GAD New Directions Award

GAD New Directions, Individual Winner, Katie Hinde.
Winner, Individual Award: Katie Hinde
The New Directions Awards Committee recognizes Dr. Katie Hinde (Arizona State University) for her contributions to public anthropology through her “Mammals Suck… Milk!” blog and her innovative educational tool, March Mammal Madness—an annual 64-animal bracket tournament where mammals go head-to-head in combat with the most biologically fit advancing.

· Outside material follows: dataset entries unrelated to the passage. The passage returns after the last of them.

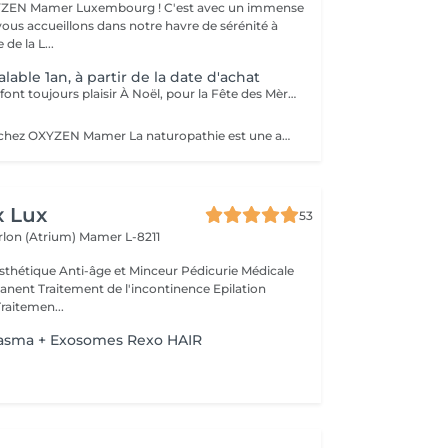
er Luxembourg ! C'est avec un immense
vous accueillons dans notre havre de sérénité à
de la L...
able 1an, à partir de la date d'achat
Des cadeaux qui font toujours plaisir À Noël, pour la Fête des Mères, des Pères, des Grands-Mères, la Saint-Valentin, un anniversaire ou simplement pour faire plaisir : les bons cadeaux OXYZEN sont l'attention idéale. Offrez à vos proches une véritable expérience de bien-être inoubliable. * Vous pouvez acheter vos bons cadeaux directement en ligne sur Salonkee, de façon simple et sécurisée. * Vous pouvez également les commander via notre site internet : https://www.oxyzen.lu Sur notre site, vous avez la possibilité de recevoir un bon cadeau personnalisé, prêt à être imprimé, utilisable immédiatement. Nos bons cadeaux sont valides 1 an à compter de leur date d'achat. Ils peuvent être envoyés par courrier à l'adresse de votre choix ou reçus par mail immédiatement après validation de votre achat . Et si vous préférez le contact direct, il est aussi possible de venir les récupérer en mains propres sur rendez-vous.
La naturopathie chez OXYZEN Mamer La naturopathie est une approche naturelle et personnalisée qui aide votre corps à retrouver équilibre et vitalité. Chez OXYZEN, nous mettons l'accent sur l'essentiel : la digestion. Une bonne digestion, c'est moins de ballonnements, plus d'énergie, un meilleur sommeil et des défenses renforcées. Pour cela, nous vous guidons notamment sur les bonnes associations alimentaires, afin de faciliter le travail digestif et d'éviter les inconforts. Chaque séance est un moment d'écoute et de conseils pratiques adaptés à votre rythme : hygiène alimentaire, sommeil, gestion du stress, plantes et solutions naturelles. Pas de frustration : l'idée est d'avancer étape par étape, pour des changements durables. Prenez rendez-vous dès aujourd'hui et découvrez comment améliorer votre bien-être en commençant par votre système digestif. Avertissement : Nos soins sont dédiés au bien-être et à la relaxation. Ils ne remplacent pas un suivi médical et ne relèvent pas de la kinésithérapie.
x Lux
53
rlon (Atrium)
Mamer L-8211
thétique Anti-âge et Minceur Pédicurie Médicale
nent Traitement de l'incontinence Epilation
Traitemen...
lasma + Exosomes Rexo HAIR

Since 2011, “Mammals Suck… Milk!” has featured creative and accessible, yet academically rigorous blog entries showcasing research on mothers’ milk, breastfeeding, and lactation for the general public, clinicians, and researchers. Over the past five years, March Mammal Madness has become an international phenomenon with multiple contributing scientists. In 2017, over 200 educators requested advance access to the bracket chart for lesson planning (suggesting that at least 10,000 students played the alternative March Madness tournament). March Mammal Madness has been featured in the Boston Globe, Chicago Tribune, and on NPR. It currently has over 2000 followers on Facebook and 5800 Twitter followers. The Awards Committee applauds Hinde for her effective approaches to engaging people in issues surrounding mammalian evolution as well as for her creative appropriation of American sports culture in these efforts.

Write-ups for the New Directions and Cross-Field Scholarship Awards were composed by Anthony Kwame Harrison drawing on excerpts from nomination letters by Melanie Beasley and Chip Colwell, as well as comments from members of the awards committees.